De arbeidstheorie van natuurkundeleraar Vonken

Natuurkunde geldt als een exact vak. Dat het soms iets minder exact toegaat dan we zouden willen, moge blijken uit het volgende verhaal. Het vak werd in mijn tijd in het gebouw aan de Kromme Nieuwegracht gedoceerd door de heer Vonken. Dit gebeurde in het natuurkundelokaal dat zich op de begane grond bevond tussen het kantoortje van de conciërge en de gymnastiekzaal. Het lokaal had een theateropstelling: vooraan bevond zich een demonstratietafel voor natuurkundige proeven, waarbij de bankjes voor de leerlingen naar achter toe trapsgewijs hoger waren geplaatst. In het lokaal bevonden zich muurkasten met doorzichtige ruiten. Hierin werden geheimzinnige apparaten bewaard waarvan de betekenis ons ontging.
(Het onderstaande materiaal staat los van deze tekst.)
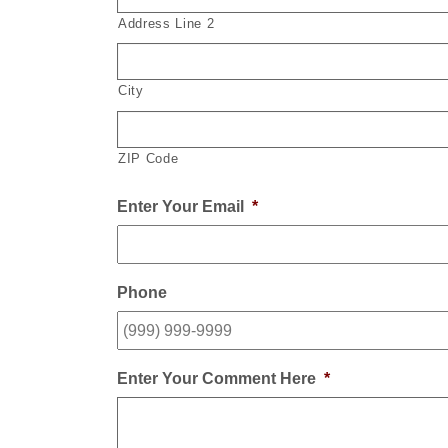
Address Line 2
City
ZIP Code
Enter Your Email
*
Phone
Enter Your Comment Here
*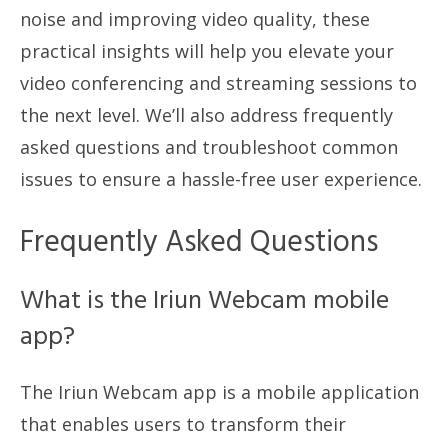
noise and improving video quality, these
practical insights will help you elevate your
video conferencing and streaming sessions to
the next level. We’ll also address frequently
asked questions and troubleshoot common
issues to ensure a hassle-free user experience.
Frequently Asked Questions
What is the Iriun Webcam mobile
app?
The Iriun Webcam app is a mobile application
that enables users to transform their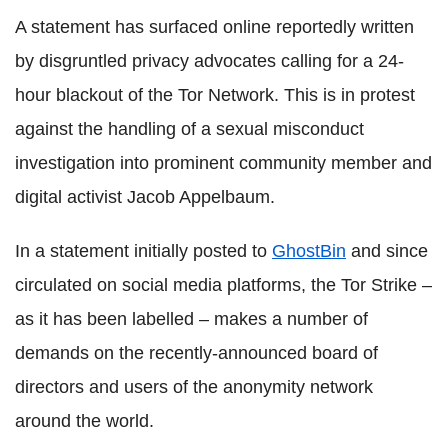
A statement has surfaced online reportedly written
by disgruntled privacy advocates calling for a 24-
hour blackout of the Tor Network. This is in protest
against the handling of a sexual misconduct
investigation into prominent community member and
digital activist Jacob Appelbaum.
In a statement initially posted to
GhostBin
and since
circulated on social media platforms, the Tor Strike –
as it has been labelled – makes a number of
demands on the recently-announced board of
directors and users of the anonymity network
around the world.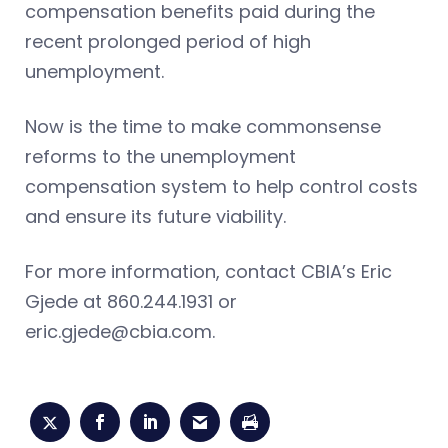
compensation benefits paid during the
recent prolonged period of high
unemployment.
Now is the time to make commonsense
reforms to the unemployment
compensation system to help control costs
and ensure its future viability.
For more information, contact CBIA’s Eric
Gjede at 860.244.1931 or
eric.gjede@cbia.com
.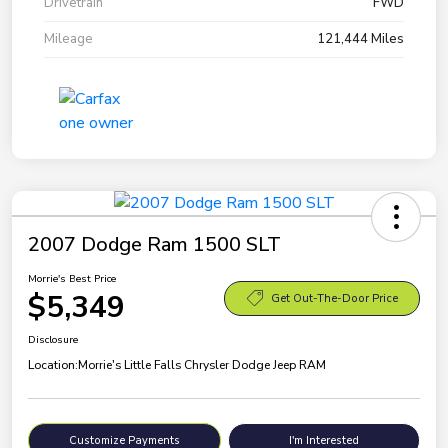
Drivetrain
FWD
Mileage
121,444 Miles
2007 Dodge Ram 1500 SLT
Morrie's Best Price
$5,349
Get Out-The-Door Price
Disclosure
Location:
Morrie's Little Falls Chrysler Dodge Jeep RAM
Customize Payments
I'm Interested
De heer Vonken droeg een keurig colbert en een stropdas, maar liep altijd op slippers. Hij was heel relaxed en glimlachte voortdurend. Op een dag werd het natuurkundige begrip ‘arbeid’ behandeld. Bij natuurkunde is arbeid het product van kracht en afgelegde weg. Een slimme leerling in onze klas stelde de vraag: ,,Als ik een zware koffer met de hand til en verder volkomen stilsta is de afgelegde weg nul. Verricht ik dan geen arbeid?’’ Niet uit het veld geslagen antwoordde de heer Vonken: ,,Het is onmogelijk om volkomen stil te staan. Je trilt altijd een beetje met zo’n zware koffer in de hand. De weg is dus niet nul en je hebt toch arbeid verricht.” Een biochemicus zou natuurlijk tegen zo’n antwoord hebben geprotesteerd, maar dat gebeurde helaas niet.
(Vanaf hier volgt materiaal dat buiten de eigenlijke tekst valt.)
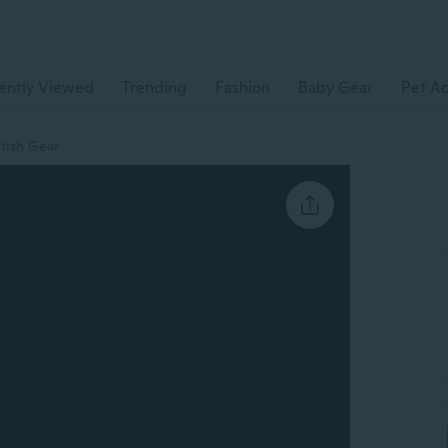
ently Viewed
Trending
Fashion
Baby Gear
Pet Ac
tish Gear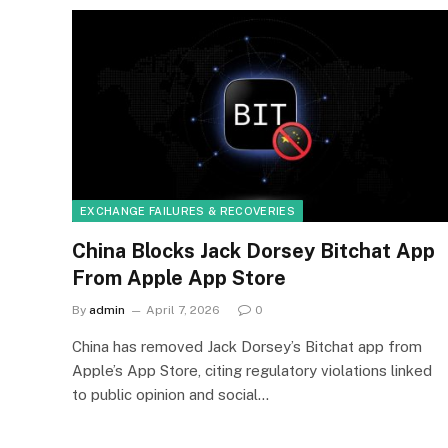
EXCHANGE FAILURES & RECOVERIES
China Blocks Jack Dorsey Bitchat App
From Apple App Store
By
admin
April 7, 2026
0
China has removed Jack Dorsey’s Bitchat app from
Apple’s App Store, citing regulatory violations linked
to public opinion and social…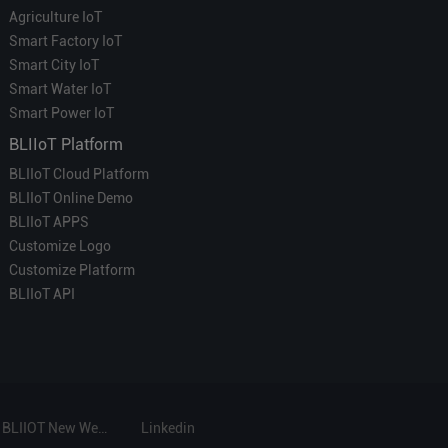
Agriculture IoT
Smart Factory IoT
Smart City IoT
Smart Water IoT
Smart Power IoT
BLIIoT Platform
BLIIoT Cloud Platform
BLIIoT Online Demo
BLIIoT APPS
Customize Logo
Customize Platform
BLIIoT API
BLIIOT New Website
Linkedin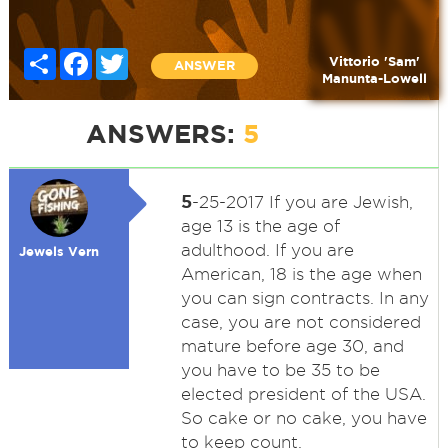
Share
Facebook
Twitter
Vittorio 'Sam'
ANSWER
Manunta-Lowell
ANSWERS:
5
5
-25-2017 If you are Jewish,
age 13 is the age of
adulthood. If you are
Jewels Vern
American, 18 is the age when
you can sign contracts. In any
case, you are not considered
mature before age 30, and
you have to be 35 to be
elected president of the USA.
So cake or no cake, you have
to keep count.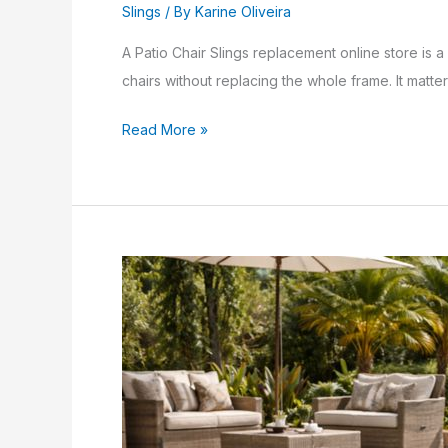
Slings
/ By
Karine Oliveira
A Patio Chair Slings replacement online store is 
chairs without replacing the whole frame. It matter
Read More »
vinyl
straps
for
patio
furniture
Tips:
7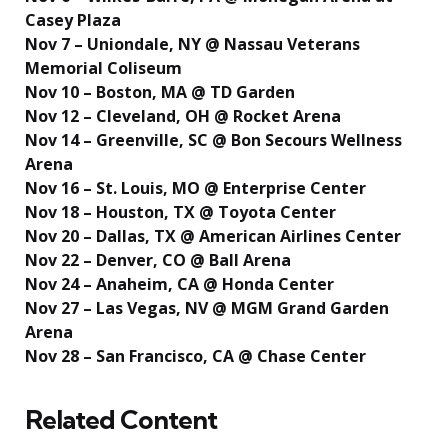
Casey Plaza
Nov 7 – Uniondale, NY @ Nassau Veterans
Memorial Coliseum
Nov 10 – Boston, MA @ TD Garden
Nov 12 – Cleveland, OH @ Rocket Arena
Nov 14 – Greenville, SC @ Bon Secours Wellness
Arena
Nov 16 – St. Louis, MO @ Enterprise Center
Nov 18 – Houston, TX @ Toyota Center
Nov 20 – Dallas, TX @ American Airlines Center
Nov 22 – Denver, CO @ Ball Arena
Nov 24 – Anaheim, CA @ Honda Center
Nov 27 – Las Vegas, NV @ MGM Grand Garden
Arena
Nov 28 – San Francisco, CA @ Chase Center
Related Content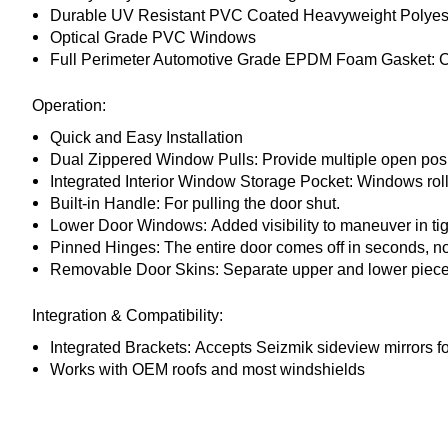
Durable UV Resistant PVC Coated Heavyweight Polyest
Optical Grade PVC Windows
Full Perimeter Automotive Grade EPDM Foam Gasket:
C
Operation:
Quick and Easy Installation
Dual Zippered Window Pulls:
Provide multiple open posi
Integrated Interior Window Storage Pocket:
Windows roll
Built-in Handle:
For pulling the door shut.
Lower Door Windows:
Added visibility to maneuver in tig
Pinned Hinges:
The entire door comes off in seconds, no
Removable Door Skins:
Separate upper and lower piece
Integration & Compatibility:
Integrated Brackets:
Accepts Seizmik sideview mirrors fo
Works with OEM roofs and most windshields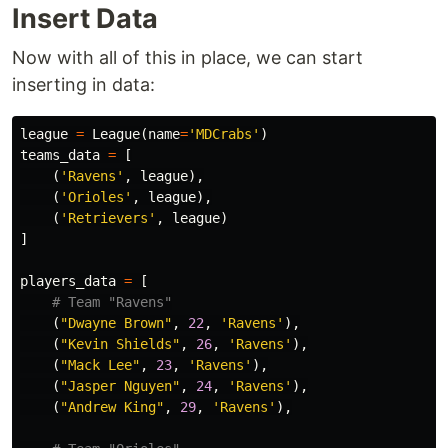
Insert Data
Now with all of this in place, we can start
inserting in data:
league
=
League
(
name
=
'MDCrabs'
)
teams_data
=
[
(
'Ravens'
,
league
),
(
'Orioles'
,
league
),
(
'Retrievers'
,
league
)
]
players_data
=
[
(
"Dwayne Brown"
,
22
,
'Ravens'
),
(
"Kevin Shields"
,
26
,
'Ravens'
),
(
"Mack Lee"
,
23
,
'Ravens'
),
(
"Jasper Nguyen"
,
24
,
'Ravens'
),
(
"Andrew King"
,
29
,
'Ravens'
),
Berucht waren de onverwachte schriftelijke overhoringen. Tien minuten voor het einde van de les vroeg de heer Vonken aan ons: ..Heeft iemand nog iets te vragen? Nee? Pak dan maar een blaadje… Vraag 1:….etc.’’ Bij een volgende les, toen hij deze vraag opnieuw stelde, kreeg ik van mijn achterbuurman een stomp in de rug waarbij hij siste: ,,Vooruit, vraag iets!” Het mocht niet baten, we moesten toch een blaadje pakken.

Het was een zware slag toen wij hoorden dat de heer Vonken een verkeersongeval had gehad en gedurende onbekende tijd uitgeschakeld was. Als noodoplossing werden de lessen natuurkunde vanaf dat moment gegeven door de heer Kinderdijk, een wetenschapper die zich bij de universiteit bezighield met onderzoek naar gasontladingen. Wat waren we blij toen de heer Vonken gezond en wel in onze klas was teruggekeerd en zijn lessen kon hervatten!
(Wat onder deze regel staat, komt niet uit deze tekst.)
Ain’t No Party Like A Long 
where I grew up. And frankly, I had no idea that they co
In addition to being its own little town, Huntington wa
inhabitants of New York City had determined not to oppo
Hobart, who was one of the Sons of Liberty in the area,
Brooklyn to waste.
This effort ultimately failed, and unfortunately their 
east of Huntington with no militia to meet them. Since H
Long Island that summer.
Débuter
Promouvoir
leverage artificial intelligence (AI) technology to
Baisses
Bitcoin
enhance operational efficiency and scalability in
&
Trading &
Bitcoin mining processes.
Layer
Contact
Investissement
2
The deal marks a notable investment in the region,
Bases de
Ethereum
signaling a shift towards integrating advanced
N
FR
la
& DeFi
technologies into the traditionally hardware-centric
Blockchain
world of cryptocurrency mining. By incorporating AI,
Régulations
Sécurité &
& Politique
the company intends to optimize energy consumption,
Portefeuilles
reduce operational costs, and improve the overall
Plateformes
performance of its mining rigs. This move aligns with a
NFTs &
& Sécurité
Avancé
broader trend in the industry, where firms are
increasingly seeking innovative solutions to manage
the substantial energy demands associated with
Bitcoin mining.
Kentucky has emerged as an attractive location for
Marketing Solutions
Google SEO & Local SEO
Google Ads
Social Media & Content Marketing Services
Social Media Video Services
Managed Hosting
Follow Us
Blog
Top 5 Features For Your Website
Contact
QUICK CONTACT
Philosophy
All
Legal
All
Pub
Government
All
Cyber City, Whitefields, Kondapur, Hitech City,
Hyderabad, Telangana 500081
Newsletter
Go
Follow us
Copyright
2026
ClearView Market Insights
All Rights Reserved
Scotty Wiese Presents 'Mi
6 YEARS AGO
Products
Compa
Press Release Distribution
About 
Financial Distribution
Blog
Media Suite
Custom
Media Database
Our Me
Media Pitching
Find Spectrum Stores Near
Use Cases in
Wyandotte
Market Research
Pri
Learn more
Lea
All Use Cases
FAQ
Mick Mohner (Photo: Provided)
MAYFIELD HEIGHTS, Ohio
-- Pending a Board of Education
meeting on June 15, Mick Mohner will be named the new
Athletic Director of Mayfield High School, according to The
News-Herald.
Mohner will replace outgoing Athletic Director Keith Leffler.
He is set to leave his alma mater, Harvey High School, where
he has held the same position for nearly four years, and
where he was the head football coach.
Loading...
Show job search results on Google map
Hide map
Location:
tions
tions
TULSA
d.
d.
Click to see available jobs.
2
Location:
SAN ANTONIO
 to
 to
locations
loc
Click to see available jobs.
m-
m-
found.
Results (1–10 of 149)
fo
Het natuurkundelokaal was ook het decor voor de lessen Grieks van de heer Erich. Op een drafje kwam hij het lokaal binnen waarbij hij met stentorstem ‘Homerus!’ riep. Op een dag moest een leerling een stukje tekst uit de Ilias vertalen terwijl de heer Erich kritisch luisterde. De leerling vertaalde de naam van de Griekse held ‘Aias’ met Ajax. Als door een horzel gestoken reageerde de heer Erich: ,,Ajax?! Dat is zo’n kluppie in Amsterdam! Dit is Aias! Aiasssssss!”

Ton van den Besselaar,  eindexamen 1969

De leerlingen van VIgym6, schooljaar 1968/1969, laten zich vereeuwigen. Op de voorgrond: Akkie van Jaarsveld. Eerste rij zittend van links naar rechts: George Cornelissen, Mieke Beer, Jos Meijers, docent natuurkunde  Vonken, José Delemarre, Marianne Bakker en Ton van den Besselaar. Staand van links naar rechts: Jos Rensing, Fred Tonneijck, Herman Verheul, Rik de Kock, Ron Kolvers, docent biologie  Schemmekes, Jan van Amerongen, Frans Smits, Wil Groenendijk, Johan de Hair, Jacques de Groot en Willem Welling.